On Monday, November 20th, we will communicate information regarding this week’s negotiations and next steps, including the APFA Board of Director’s action on the request to the NMB to be released to strike.
American Airlines flight attendants are on the picket line at LGA and across the country demanding a fair contract.
It is unacceptable that some of the same attendants who care for us the skies must resort to sleeping in cars because their pay is so low.
— Alexandria Ocasio-Cortez (@AOC) November 17, 2023
The union suggests they will be asking the National Mediation Board to release them from negotiations, starting a 30 day ‘cooling off’ period that would allow them to strike.
- If the request is formally made right away
- And the request is formally granted right away
- Then they’d be striking over the peak Christmas holiday period
As I wrote last month I still do not expect a Christmas strike.
- The National Mediation Board may take until, say, December 4 to release the union from negotiations – especially with the Thanksgiving holiday upon us. That would push any strike past Christmas.
- The NMB may not authorize the strike yet at all, telling flight attendants to stay at the bargaining table if they feel there’s progress still being made in negotiations.
- A ‘no’ or ‘delay’ seem more likely than ‘immediate authorization’, putting President Biden in a position of either intervening to prevent a strike or enduring a major airline strike over Christmas.
Even if flight attendants were to strike, they do not plan to do so in a way that shuts down the airline – just one that makes the airline less reliable, and pushes customers to book away to other airlines.

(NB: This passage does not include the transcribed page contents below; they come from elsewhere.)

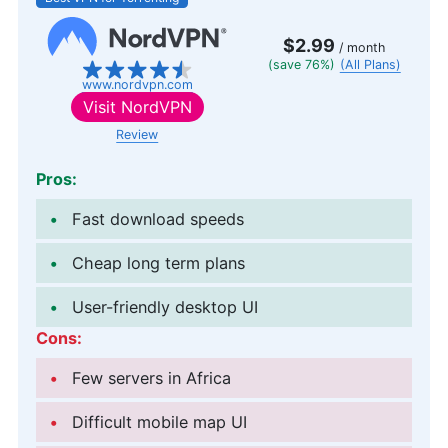
$2.99
/ month
(save 76%)
(All Plans)
www.nordvpn.com
Visit
NordVPN
Review
Pros:
Fast download speeds
Cheap long term plans
User-friendly desktop UI
Cons:
Few servers in Africa
Difficult mobile map UI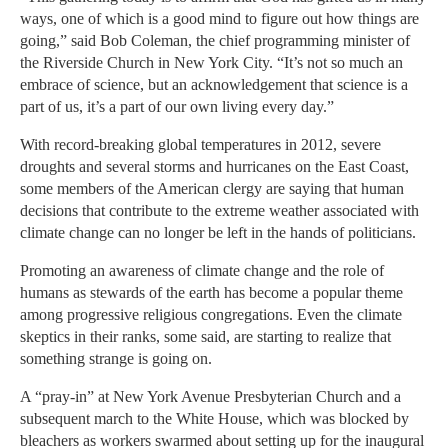
ways, one of which is a good mind to figure out how things are
going,” said Bob Coleman, the chief programming minister of
the Riverside Church in New York City. “It’s not so much an
embrace of science, but an acknowledgement that science is a
part of us, it’s a part of our own living every day.”
With record-breaking global temperatures in 2012, severe
droughts and several storms and hurricanes on the East Coast,
some members of the American clergy are saying that human
decisions that contribute to the extreme weather associated with
climate change can no longer be left in the hands of politicians.
Promoting an awareness of climate change and the role of
humans as stewards of the earth has become a popular theme
among progressive religious congregations. Even the climate
skeptics in their ranks, some said, are starting to realize that
something strange is going on.
A “pray-in” at New York Avenue Presbyterian Church and a
subsequent march to the White House, which was blocked by
bleachers as workers swarmed about setting up for the inaugural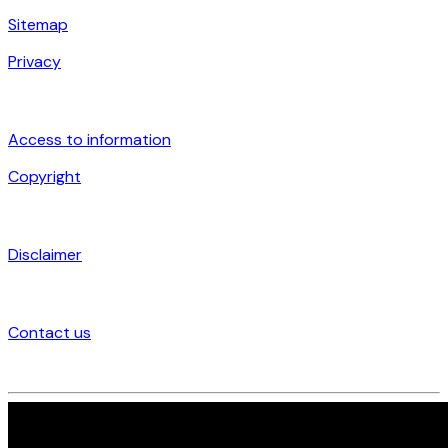
Sitemap
Privacy
Access to information
Copyright
Disclaimer
Contact us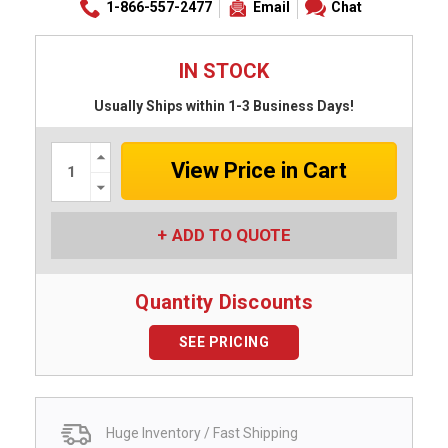
1-866-557-2477
Email
Chat
IN STOCK
Usually Ships within 1-3 Business Days!
Increase
Quantity:
Decrease
Quantity:
ADD TO QUOTE
Quantity Discounts
SEE PRICING
Huge Inventory / Fast Shipping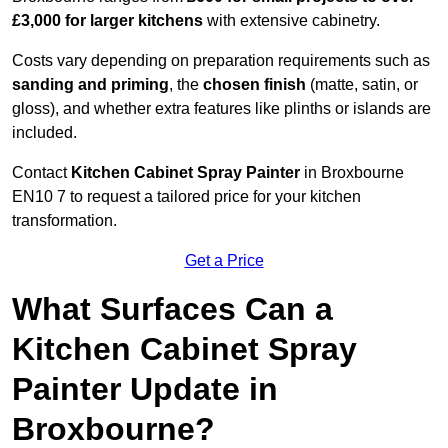
£3,000 for larger kitchens
with extensive cabinetry.
Costs vary depending on preparation requirements such as
sanding and priming
, the
chosen finish
(matte, satin, or
gloss), and whether extra features like plinths or islands are
included.
Contact
Kitchen Cabinet Spray Painter
in Broxbourne
EN10 7 to request a tailored price for your kitchen
transformation.
Get a Price
What Surfaces Can a
Kitchen Cabinet Spray
Painter Update in
Broxbourne?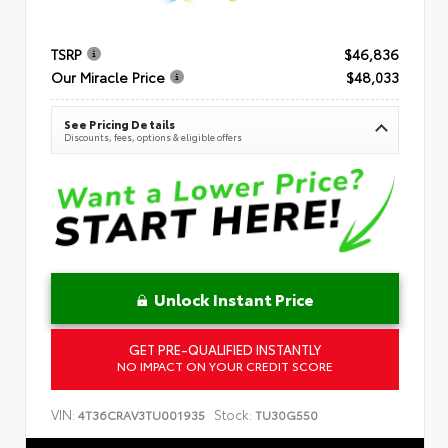
TSRP
$46,836
Our Miracle Price
$48,033
See Pricing Details
Discounts, fees, options & eligible offers
Unlock Instant Price
GET PRE-QUALIFIED INSTANTLY
NO IMPACT ON YOUR CREDIT SCORE
VIN:
Stock:
4T36CRAV3TU001935
TU30G550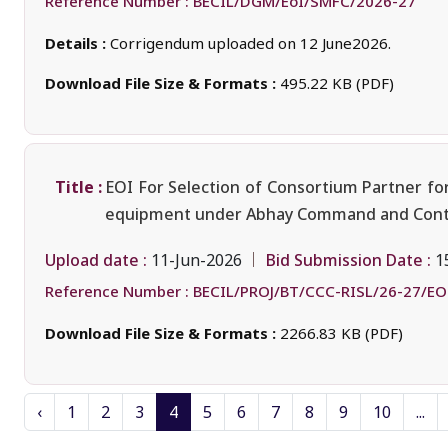
Reference Number :
BECIL/DGM/EoI/SMFC/2026-27
Details :
Corrigendum uploaded on 12 June2026.
Download File Size & Formats :
495.22 KB (PDF)
Title :
EOI For Selection of Consortium Partner for
equipment under Abhay Command and Control
Upload date :
Bid Submission Date :
11-Jun-2026
1
Reference Number :
BECIL/PROJ/BT/CCC-RISL/26-27/EO
Download File Size & Formats :
2266.83 KB (PDF)
‹
1
2
3
4
5
6
7
8
9
10
...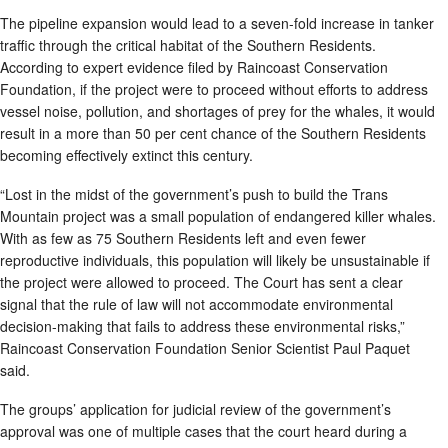
The pipeline expansion would lead to a seven-fold increase in tanker
traffic through the critical habitat of the Southern Residents.
According to expert evidence filed by Raincoast Conservation
Foundation, if the project were to proceed without efforts to address
vessel noise, pollution, and shortages of prey for the whales, it would
result in a more than 50 per cent chance of the Southern Residents
becoming effectively extinct this century.
“Lost in the midst of the government’s push to build the Trans
Mountain project was a small population of endangered killer whales.
With as few as 75 Southern Residents left and even fewer
reproductive individuals, this population will likely be unsustainable if
the project were allowed to proceed. The Court has sent a clear
signal that the rule of law will not accommodate environmental
decision-making that fails to address these environmental risks,”
Raincoast Conservation Foundation Senior Scientist Paul Paquet
said.
The groups’ application for judicial review of the government’s
approval was one of multiple cases that the court heard during a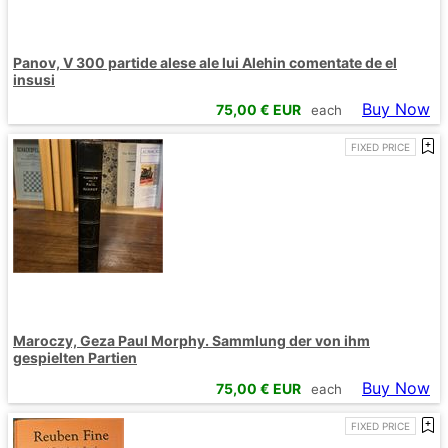
Panov, V 300 partide alese ale lui Alehin comentate de el
insusi
Buy Now
75,00
€ EUR
each
FIXED PRICE
Maroczy, Geza Paul Morphy. Sammlung der von ihm
gespielten Partien
Buy Now
75,00
€ EUR
each
FIXED PRICE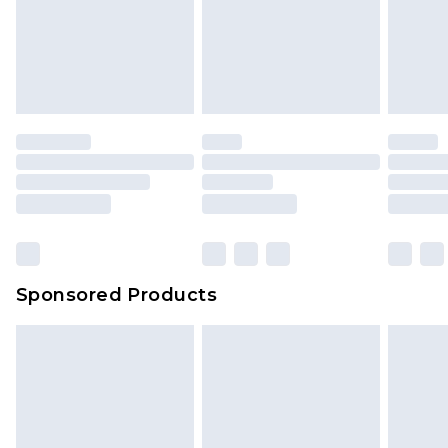
Sponsored Products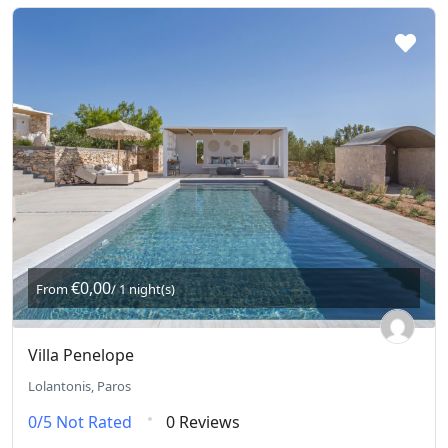
€0,00
From
/ 1 night(s)
Villa Penelope
Lolantonis, Paros
0/5
Not Rated
0 Reviews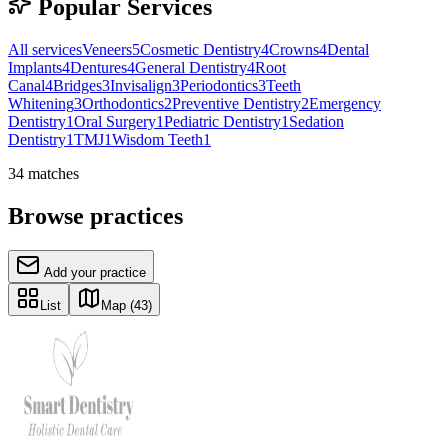
Popular Services
All services
Veneers
5
Cosmetic Dentistry
4
Crowns
4
Dental
Implants
4
Dentures
4
General Dentistry
4
Root
Canal
4
Bridges
3
Invisalign
3
Periodontics
3
Teeth
Whitening
3
Orthodontics
2
Preventive Dentistry
2
Emergency
Dentistry
1
Oral Surgery
1
Pediatric Dentistry
1
Sedation
Dentistry
1
TMJ
1
Wisdom Teeth
1
34
matches
Browse practices
Add your practice
List
Map
(43)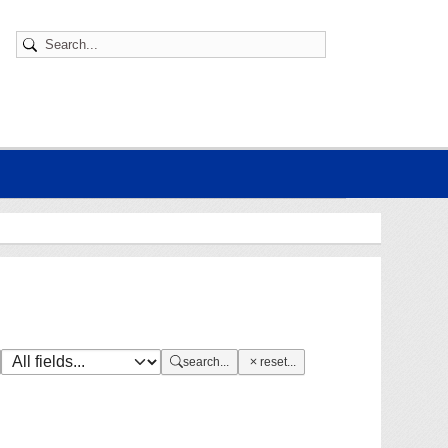
search...
reset...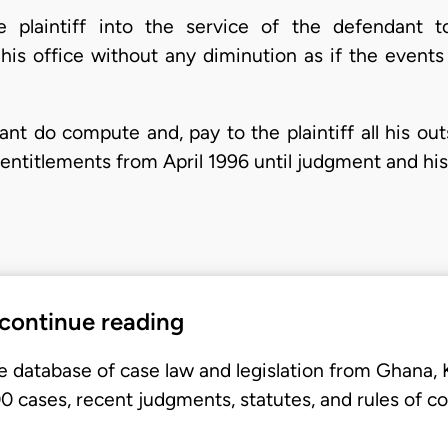
he plaintiff into the service of the defendant t
his office without any diminution as if the events
ant do compute and, pay to the plaintiff all his ou
entitlements from April 1996 until judgment and his
 continue reading
e database of case law and legislation from Ghana,
 cases, recent judgments, statutes, and rules of co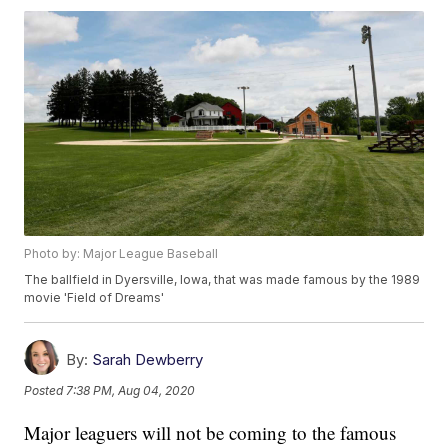
Photo by: Major League Baseball
The ballfield in Dyersville, Iowa, that was made famous by the 1989
movie 'Field of Dreams'
By:
Sarah Dewberry
Posted
7:38 PM, Aug 04, 2020
Major leaguers will not be coming to the famous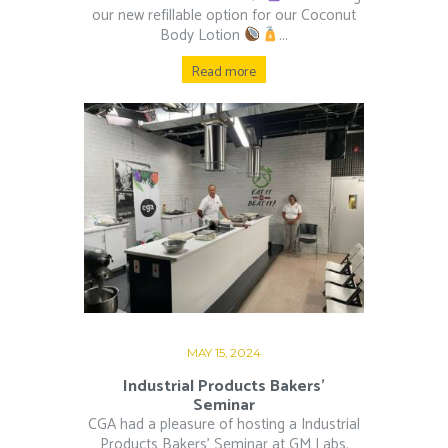
our new refillable option for our Coconut
Body Lotion
...
Read more
MAY 15, 2024
Industrial Products Bakers’
Seminar
CGA had a pleasure of hosting a Industrial
Products Bakers’ Seminar at GM Labs.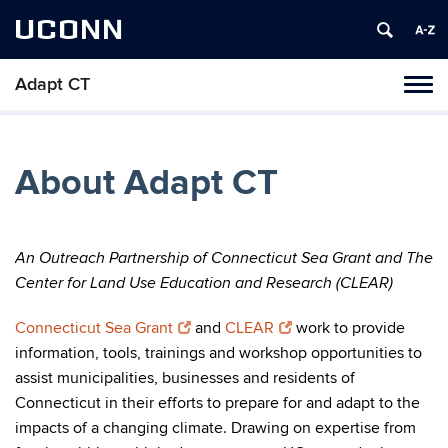
UCONN
Adapt CT
Tog
navi
About Adapt CT
An Outreach Partnership of Connecticut Sea Grant and The
Center for Land Use Education and Research (CLEAR)
Connecticut Sea Grant
and
CLEAR
work to provide
information, tools, trainings and workshop opportunities to
assist municipalities, businesses and residents of
Connecticut in their efforts to prepare for and adapt to the
impacts of a changing climate. Drawing on expertise from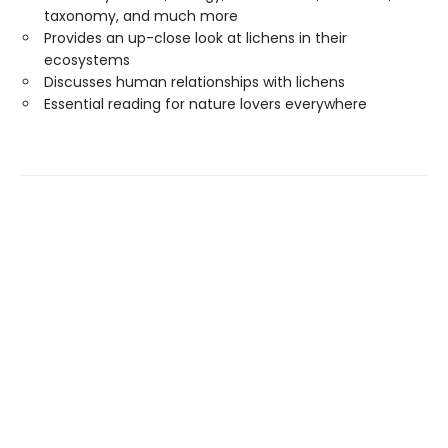
taxonomy, and much more
Provides an up-close look at lichens in their
ecosystems
Discusses human relationships with lichens
Essential reading for nature lovers everywhere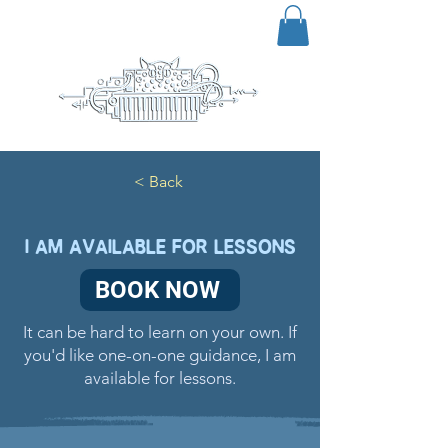
< Back
I AM AVAILABLE FOR LESSONS
BOOK NOW
It can be hard to learn on your own. If
you'd like one-on-one guidance, I am
available for lessons.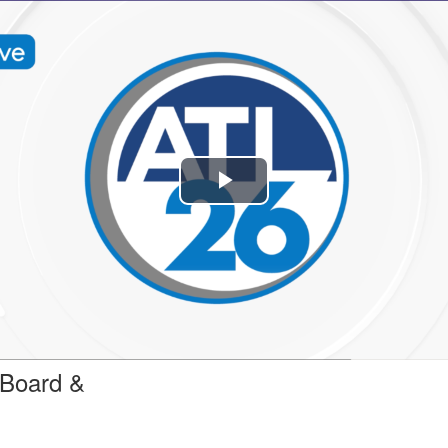
Play
Video
 Board &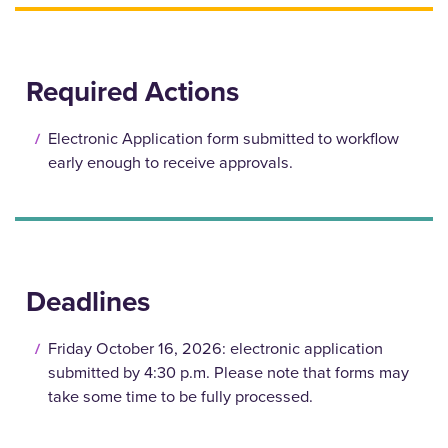
Required Actions
Electronic Application form submitted to workflow
early enough to receive approvals.
Deadlines
Friday October 16, 2026: electronic application
submitted by 4:30 p.m. Please note that forms may
take some time to be fully processed.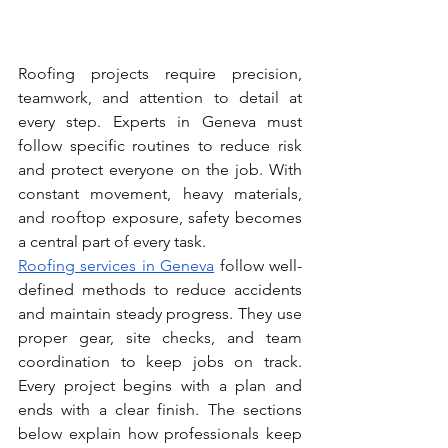
Roofing projects require precision, 
teamwork, and attention to detail at 
every step. Experts in Geneva must 
follow specific routines to reduce risk 
and protect everyone on the job. With 
constant movement, heavy materials, 
and rooftop exposure, safety becomes 
a central part of every task.
Roofing services in Geneva
 follow well-
defined methods to reduce accidents 
and maintain steady progress. They use 
proper gear, site checks, and team 
coordination to keep jobs on track. 
Every project begins with a plan and 
ends with a clear finish. The sections 
below explain how professionals keep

Since flight attendants aren’t financially in a position to strike for an extended period, and the union isn’t in a financial position to provide significant strike pay to workers, they’ll just walk off of a limited number of flights on specific days – to limit the hardship of workers who don’t collect pay when they do not work, while communicating that any given American Airlines flight might not operate (which is always true, given weather and mechanical vagaries).
An airline strike at Christmas, which the President is empowered to prevent, is not going to happen – because the President won’t want to incur unpopularity heading into an election from allowing the strike, but also won’t want to move against a union, so the most likely outcome is that the National Mediation Board punts to prevent putting him in that position.
While the National Mediation Board is an independent agency, two of its three board members were appointed or re-nominated by the Biden administration. The current chair, confirmed during the Biden administration, is a former attorney for the largest flight attendants union.
American Airlines is offering a pay comparable to Delta’s, though profit sharing will be lower because American earns less profit. American’s flight attendants want substantially more than current top of industry pay from an airline that just this week added a billion dollars of debt at 8.5% interest and lost money in the third quarter.
I’d note that Representative Alexandria Ocasio-Cortez’s claim about American Airlines flight attendants ‘sleeping in cars’ and separately about sleeping ‘eight to a room’ has to do with “crash pads” rather than primary residences, where crew share lodging near the airport when they live in a city that’s different from the one where they’re based for work.